Durée émission : 10 min

Espace spirituel anglophone

Anointed and Appointed.
Anyone who knows me is aware of the fact that I’m not very good on Facebook.

If you look at my profile, you’ll probably find that I’ve got loads of Facebook Friends, but you’ll also see that I hardly ever post anything, and usually miss seeing my friends’ posts! So, needless to say, I didn’t find the following information by myself; it was pointed out to me by someone else, by email. The Facebook post was by someone claiming to be a prophet, based in Aberdeen, of all places. It was a few days before the recent General Election in the UK, and Boris Johnson was visiting the Granite City. Our prophet friend met the Prime Minister at a private function, and apparently told him that he is God’s anointed person to take the UK out of the EU! There are other posts out there suggesting that Donald Trump is anointed by God to save the United States.
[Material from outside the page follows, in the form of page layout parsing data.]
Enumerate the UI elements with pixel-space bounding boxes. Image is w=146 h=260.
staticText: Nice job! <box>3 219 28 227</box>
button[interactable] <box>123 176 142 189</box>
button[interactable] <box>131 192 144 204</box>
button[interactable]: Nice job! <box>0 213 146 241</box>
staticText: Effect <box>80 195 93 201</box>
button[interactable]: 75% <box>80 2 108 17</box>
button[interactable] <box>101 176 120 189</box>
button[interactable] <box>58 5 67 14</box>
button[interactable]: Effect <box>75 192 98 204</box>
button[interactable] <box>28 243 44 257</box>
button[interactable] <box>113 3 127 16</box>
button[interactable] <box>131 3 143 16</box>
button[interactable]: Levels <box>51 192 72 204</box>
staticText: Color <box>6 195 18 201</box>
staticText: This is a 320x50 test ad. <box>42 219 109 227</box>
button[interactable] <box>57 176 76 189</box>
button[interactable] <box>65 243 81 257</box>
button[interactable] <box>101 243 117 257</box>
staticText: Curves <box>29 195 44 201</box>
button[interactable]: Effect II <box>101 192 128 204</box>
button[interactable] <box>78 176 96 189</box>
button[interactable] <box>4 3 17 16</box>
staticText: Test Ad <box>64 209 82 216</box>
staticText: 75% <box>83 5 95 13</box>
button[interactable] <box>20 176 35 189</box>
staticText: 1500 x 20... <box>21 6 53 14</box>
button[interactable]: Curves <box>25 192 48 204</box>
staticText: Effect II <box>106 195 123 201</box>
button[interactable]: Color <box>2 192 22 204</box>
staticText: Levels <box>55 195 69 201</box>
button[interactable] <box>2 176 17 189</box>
It’s amazing what you can find on Facebook! As I thought about these claims, it made me go back to look at what anointing means, and how it ties in with our reaction to posts like these. The origins of anointing lie deep in the Old Testament, where it was initially the sign and seal of someone being set aside to the priesthood. The symbolism is of the Holy Spirit coming on someone to set them apart and to equip them for this ministry. So, Aaron and his sons, and all the priests after them, were anointed with oil at the outset of their ministry. It wasn’t enough to belong to the priestly family, you had to have the extra outpouring of the Spirit in order to function with the authority and approval of God. Similarly, when the first king of Israel was appointed, he was also anointed at the outset of his reign, to demonstrate the equipping of the Holy Spirit for this role as leader of God’s people. Every king after him received the same anointing, as indeed do the kings and queens of Britain to this day. It’s something that our current monarch has taken very seriously in terms of living according to her faith in the carrying out of her royal duties, and I think that the nation has benefitted from that.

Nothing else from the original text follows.